On s'étonne beaucoup, dit-il ailleurs, de ce que je reste seul et de ce que mes collègues ne m'imitent pas, dans une affaire aussi importante. Le Seigneur sait combien je le voudrais. Je n'adresse de reproche à personne, mais je désirais m'ouvrir a toi, là-dessus.
Blumhardt ne peut s'empêcher, en effet, de formuler le désir que ses amis s'associent à lui. Mais ce vœu ne s'accomplit pas. Peu à peu, tous se séparent de lui et se tiennent à l'écart, si bien que le réveil eut tout l'air d'être une affaire purement locale, une particularité due à la personne même de Blumhardt, un effet des doctrines spéciales du pasteur de Möttlingen.
Ce fut pour lui un chagrin profond. Là où il voyait une manifestation puissante de l'Esprit de Dieu dans l'église, ses collègues ne voulaient voir qu'une hérésie condamnable. On l'accusait d'abandonner le terrain évangélique, pour se rapprocher du catholicisme. Blumhardt protestait contre cette imputation, déclarant bien haut qu'il restait fermement attaché à la doctrine réformée.
Quels ont été mes principes dirigeants ? écrit-il à ce sujet. Aucuns, sinon ceux que j'ai connus dès mon enfance et que j'ai puisés dans l'Ecriture sainte, selon la règle des réformateurs. Peut-être ai-je apporté à l'exposition de ces faits plus de chaleur, plus d'énergie, plus de clarté, que n'ont fait les autres. Toutes mes prédications ont été le miroir fidèle de la doctrine protestante, et je n'ai touché les âmes qu'en maintenant intacts ces enseignements et en les proclamant, avec toute la force que donne l'Esprit de Dieu. La repentance et la foi au Christ crucifié, voilà, pour moi, le centre autour duquel tout le reste se meut. Le but que je cherchais à atteindre, c'était la conversion de mes auditeurs, et rien que cela. Je n'employais, pour y parvenir, que les moyens indiqués dans notre catéchisme. J'apportais toute mon ardeur à faire ressortir avec force ce que le croyant peut trouver auprès du Sauveur, quand il s'approche de Lui avec sincérité dans un esprit de repentance et de foi, savoir : le pardon des péchés, la paix, la communion avec Dieu, le salut par Christ, toutes choses qui sont les fruits de la foi. On le voit, j'ai marché sur les traces de Jean-Baptiste, qui préparait le chemin au Seigneur par la repentance et le pardon des péchés. J'ai marché sur les traces du Seigneur lui-même, qui ne cesse dans tous ses discours, de nous promettre l'exaucement de nos prières.

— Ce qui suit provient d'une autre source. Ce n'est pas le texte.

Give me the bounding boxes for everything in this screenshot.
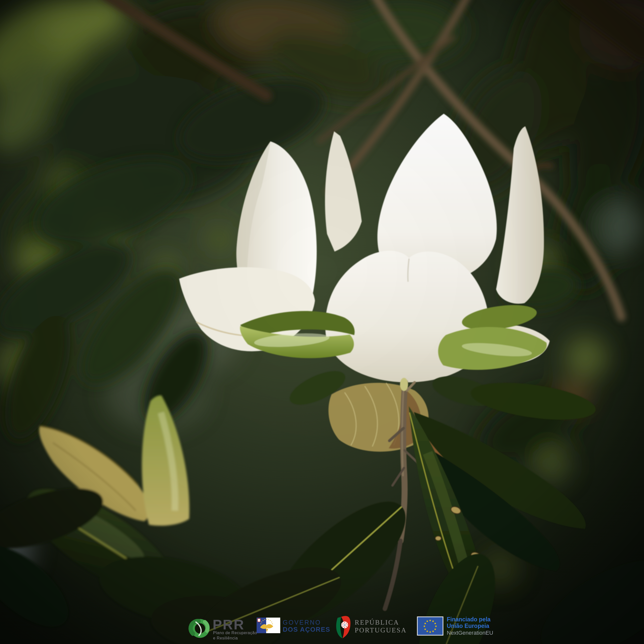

Toutefois, les protestations de Blumhardt n'avaient aucune valeur dans l'opinion de ses collègues, en présence des faits. La confession qu'il exigeait et l'absolution qu'il donnait ensuite, paraissaient aux pasteurs protestants des écarts aussi anti-évangéliques que dangereux. Pour parler comme le brave séparatiste dont il a été question au commencement de ce chapitre, Blumhardt était, aux yeux de ses frères, un catholique sous la robe d'un protestant. Comment, des lors, eussent-ils pu transiger en matière de doctrine, et prêter les mains à ce qu'ils envisageaient comme des erreurs fatales ?
De quelle manière Blumhardt justifiait-il cette confession et cette absolution, qu'il s'était mis en devoir d'introduire chez lui ?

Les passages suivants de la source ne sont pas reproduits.